L'académicien Winston Pukoki, lui, pense que cette lettre n'appartient qu'à l'alphabet Paumotu et qu'il faut le distinguer du Tahitien. "Tous les mots qu'on entend avec les K ne sont pas des mots tahitiens. Or, on s'occupe de la langue tahitienne. Ce sont des importations. Le fait d'introduire la lettre K dans le tahitien, ce n'est plus le tahitien qu'on parle, c'est un néo-paumotu ou un néo-tahitien qu'on est en train de parler ou d'inventer" dit-il.
Parole à laquelle adhère, en quelque sorte, Heiotiu Tehevini, porte-parole de l'Église Protestante : "quand un Tahitien s'exprime au travers d'un 'ōrero dans sa langue, il n'y a pas de K. Aujourd'hui, on veut ajouter cette lettre à l'alphabet tahitien. Pour nous, l'Église protestante Maohi, la langue doit rester pure, comme elle a toujours été parlée par le peuple Maohi."
"Effacée" par les Européens ?
Mais la lettre K n'aurait-elle pas été effacée avec l'Évangélisation ? Si l'on reprend l'idée de "pureté" du reo Tahiti, le K en aurait fait partie à un moment donné de l'Histoire.
"Ce n'est pas l'introduction d'une lettre nouvelle. C'est la réintroduction d'une lettre qui a existé dans la langue tahitienne, bien avant l'arrivée des Européens. Parce que dès lors que les Occidentaux sont arrivés, ils ont figé les mots par l'écriture" défend Emmanuel Nauata, directeur de l'Académie tahitienne.
Analyse linguistique
Aujourd'hui la lettre K s’est tout naturellement imposée dans le tahitien parlé, avec un rôle "d'opposition" selon Jacques Vernaudon, maître de conférences en linguistique océanienne à l'Université. "D'un point de vue systémique, dans la langue contemporaine, on voit que le son "k" permet d'opposer des mots.

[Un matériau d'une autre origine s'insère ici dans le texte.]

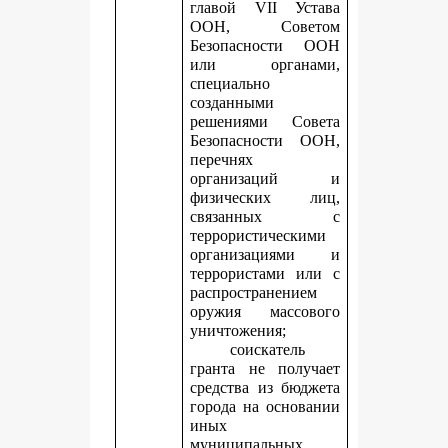
главой VII Устава
ООН, Советом
Безопасности ООН
или органами,
специально
созданными
решениями Совета
Безопасности ООН,
перечнях
организаций и
физических лиц,
связанных с
террористическими
организациями и
террористами или с
распространением
оружия массового
уничтожения;
соискатель
гранта не получает
средства из бюджета
города на основании
иных
муниципальных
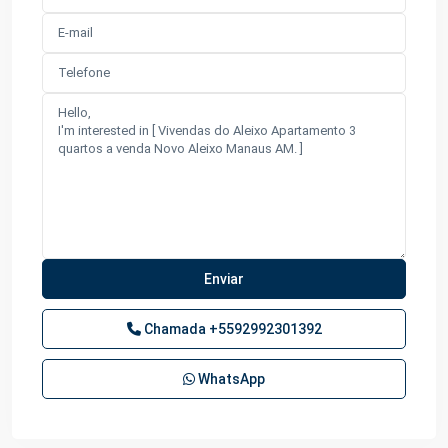
Chamada
+5592992301392
WhatsApp
Ponta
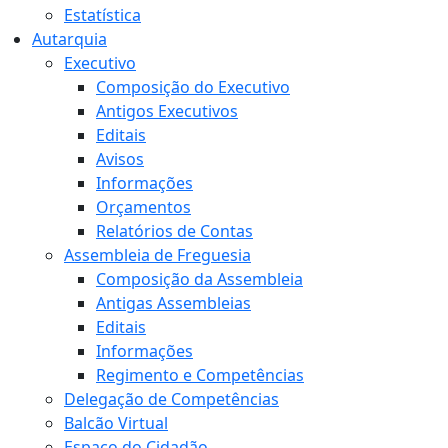
Estatística
Autarquia
Executivo
Composição do Executivo
Antigos Executivos
Editais
Avisos
Informações
Orçamentos
Relatórios de Contas
Assembleia de Freguesia
Composição da Assembleia
Antigas Assembleias
Editais
Informações
Regimento e Competências
Delegação de Competências
Balcão Virtual
Espaço do Cidadão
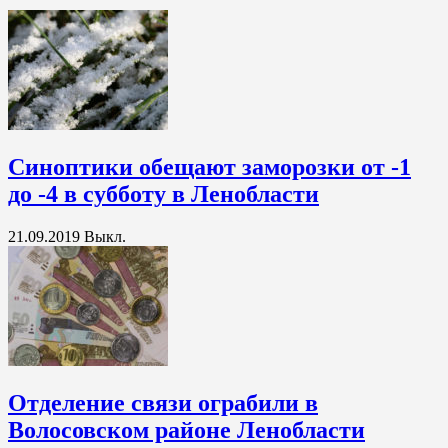
Синоптики обещают заморозки от -1
до -4 в субботу в Ленобласти
21.09.2019
Выкл.
Отделение связи ограбили в
Волосовском районе Ленобласти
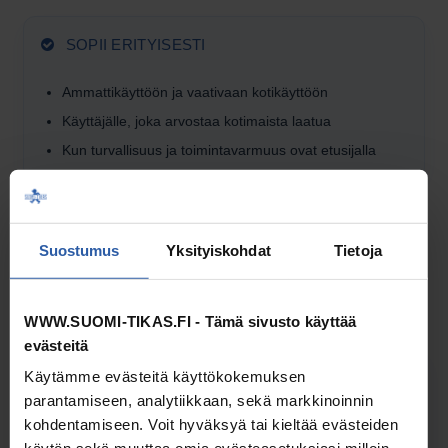
SOPII ERITYISESTI
Ammattikäyttöön ja vaativaan kotikäyttöön
Käyttäjälle, joka arvostaa kotimaista laatua
Kun turvallisuus ja toiminta­varmuus ovat etusijalla
PATT-porrastasojen
sekä
huoltoportaiden
nousupuolelle
tarkoitettu ketjuportti. Portti kiinnitetään tehtaallamme valmiiksi
Suostumus
Yksityiskohdat
Tietoja
tuotteeseen. Portissa ei ole valmista kiinnitysratkaisua
jälkiasennukseen.
WWW.SUOMI-TIKAS.FI - Tämä sivusto käyttää
evästeitä
Käytämme evästeitä käyttökokemuksen
TOIMITUSTAVAT JA HINNAT
parantamiseen, analytiikkaan, sekä markkinoinnin
Valitse postinumeroalue nähdäksesi toimitustavat ja -
kohdentamiseen. Voit hyväksyä tai kieltää evästeiden
hinnat.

Par exemple quand on dit kava, par opposition à 'ava : le kava c'est la plante alors que le 'ava est devenu un mot spécialisé pour désigner l'alcool. Alors que 'ava vient lui-même du kava. Mais dans la langue contemporaine les deux mots coexistent de manière complémentaire pour désigner deux choses différentes. Cela veut dire que le son "k" sert à distinguer deux mots différents et donc devient fonctionnel" analyse le linguiste.
La décision finale de l’Académie tahitienne est attendue vers la fin du mois de mai.